10. The method of claim 7, further comprising:

upon creation of a subfolder of the folder, assigning to the subfolder the settings assigned to the folder.

11. The method of claim 1, wherein instructing the application to apply the settings to the file comprises:

instructing the application to apply a rights management template to the file.

12. The method of claim 1, wherein instructing the application to apply the settings to the file comprises:

instructing the application to encrypt the file.

13. A graphical user interface for saving a file to a folder, the graphical user interface comprising:

a file save dialog box having a data classification selector,

wherein the data classification selector is able to display an initial data classification value and able to display, in response to user input, selectable data classification values including the initial data classification value, whereupon selection of one of the data classification values causes the selected data classification value to be displayed in place of the initial data classification value.

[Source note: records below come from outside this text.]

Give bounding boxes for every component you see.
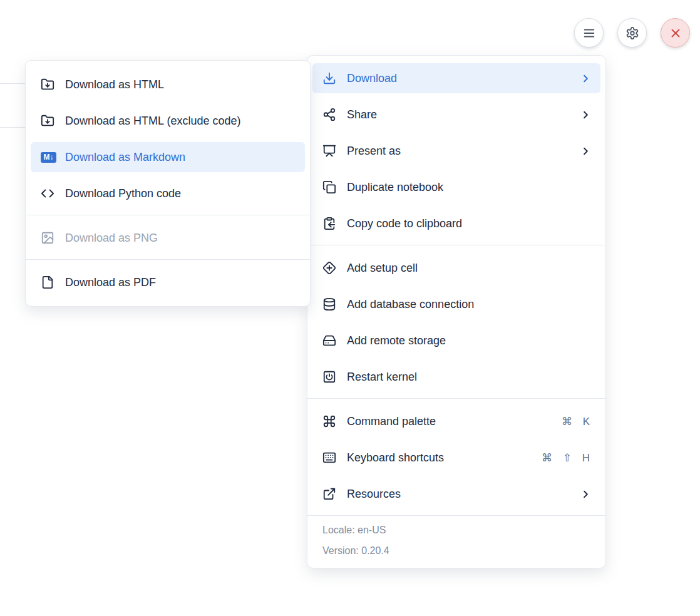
menu-item-label: Resources [347, 488, 580, 500]
menu-item-keyboard-shortcuts[interactable]: Keyboard shortcuts ⌘ ⇧ H [312, 443, 600, 473]
menu-item-resources[interactable]: Resources [312, 479, 600, 509]
settings-button[interactable] [617, 18, 647, 48]
menu-item-duplicate-notebook[interactable]: Duplicate notebook [312, 172, 600, 202]
menu-item-restart-kernel[interactable]: Restart kernel [312, 362, 600, 392]
chevron-right-icon [580, 73, 592, 85]
database-icon [322, 297, 336, 311]
menu-item-label: Present as [347, 145, 580, 157]
menu-item-label: Download as HTML (exclude code) [65, 115, 296, 126]
diamond-plus-icon [322, 261, 336, 275]
page-rule [0, 127, 26, 128]
menu-item-label: Restart kernel [347, 371, 592, 382]
page-rule [0, 83, 26, 84]
power-square-icon [322, 370, 336, 384]
menu-item-download-python-code[interactable]: Download Python code [31, 178, 305, 208]
menu-item-label: Share [347, 109, 580, 120]
menu-item-label: Add database connection [347, 299, 592, 310]
menu-item-download[interactable]: Download [312, 63, 600, 93]
external-link-icon [322, 487, 336, 501]
download-icon [322, 71, 336, 85]
menu-item-label: Download Python code [65, 188, 296, 199]
menu-item-add-setup-cell[interactable]: Add setup cell [312, 253, 600, 283]
chevron-right-icon [580, 488, 592, 500]
gear-icon [625, 26, 639, 40]
folder-down-icon [41, 114, 54, 128]
menu-button[interactable] [574, 18, 604, 48]
copy-icon [322, 180, 336, 194]
keyboard-icon [322, 451, 336, 465]
close-icon [669, 26, 682, 40]
code-icon [41, 187, 54, 200]
menu-item-download-pdf[interactable]: Download as PDF [31, 267, 305, 297]
menu-divider [307, 245, 605, 245]
menu-item-download-png[interactable]: Download as PNG [31, 223, 305, 253]
menu-item-label: Command palette [347, 416, 562, 427]
menu-item-add-database-connection[interactable]: Add database connection [312, 289, 600, 319]
image-icon [41, 231, 54, 245]
menu-item-download-html-exclude-code[interactable]: Download as HTML (exclude code) [31, 106, 305, 136]
share-icon [322, 108, 336, 121]
menu-item-command-palette[interactable]: Command palette ⌘ K [312, 406, 600, 436]
markdown-badge-icon: M↓ [41, 152, 56, 163]
close-button[interactable] [661, 18, 690, 48]
menu-item-label: Download [347, 73, 580, 84]
version-text: Version: 0.20.4 [322, 543, 590, 558]
menu-item-present-as[interactable]: Present as [312, 136, 600, 166]
command-icon [322, 414, 336, 428]
menu-item-label: Copy code to clipboard [347, 218, 592, 229]
file-icon [41, 275, 54, 289]
floating-toolbar [574, 18, 690, 48]
menu-item-download-markdown[interactable]: M↓ Download as Markdown [31, 142, 305, 172]
menu-item-label: Download as Markdown [65, 151, 296, 163]
menu-item-label: Add setup cell [347, 262, 592, 274]
menu-item-download-html[interactable]: Download as HTML [31, 69, 305, 100]
menu-footer: Locale: en-US Version: 0.20.4 [307, 515, 605, 567]
menu-item-add-remote-storage[interactable]: Add remote storage [312, 326, 600, 356]
menu-item-copy-code[interactable]: Copy code to clipboard [312, 208, 600, 239]
keyboard-shortcut-hint: ⌘ ⇧ H [542, 453, 592, 463]
menu-item-label: Download as PDF [65, 277, 296, 288]
menu-item-label: Duplicate notebook [347, 182, 592, 193]
chevron-right-icon [580, 109, 592, 121]
keyboard-shortcut-hint: ⌘ K [562, 416, 592, 427]
menu-item-label: Keyboard shortcuts [347, 452, 542, 463]
chevron-right-icon [580, 145, 592, 157]
menu-item-share[interactable]: Share [312, 100, 600, 130]
menu-divider [26, 215, 310, 215]
notebook-actions-menu: Download Share Present as Duplicate note… [307, 55, 606, 568]
menu-item-label: Add remote storage [347, 335, 592, 346]
menu-divider [307, 398, 605, 399]
hamburger-menu-icon [582, 26, 596, 40]
hard-drive-icon [322, 334, 336, 347]
menu-item-label: Download as HTML [65, 79, 296, 90]
presentation-icon [322, 144, 336, 158]
folder-down-icon [41, 78, 54, 91]
menu-divider [26, 259, 310, 260]
locale-text: Locale: en-US [322, 523, 590, 538]
download-submenu: Download as HTML Download as HTML (exclu… [25, 60, 311, 307]
clipboard-copy-icon [322, 217, 336, 230]
menu-item-label: Download as PNG [65, 232, 296, 244]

14. The graphical user interface of claim 13, wherein the initial data classification value is a data classification of the folder.

15. The graphical user interface of claim 14, wherein the selectable data classification values include the data classification of the folder and more restrictive data classifications.

16. The graphical user interface of claim 13, wherein the data classification selector is a drop-down list box.

17. A graphical user interface for classifying a folder, the graphical user interface comprising:

a dialog box having a data classification selector,

18. The graphical user interface of claim 17, wherein the initial data classification value is a data classification of another folder which contains the folder to be classified.

19. The graphical user interface of claim 18, wherein the selectable data classification values include the data classification of the other folder and more restrictive data classifications.

20. The graphical user interface of claim 17, wherein the data classification selector is a drop-down list box.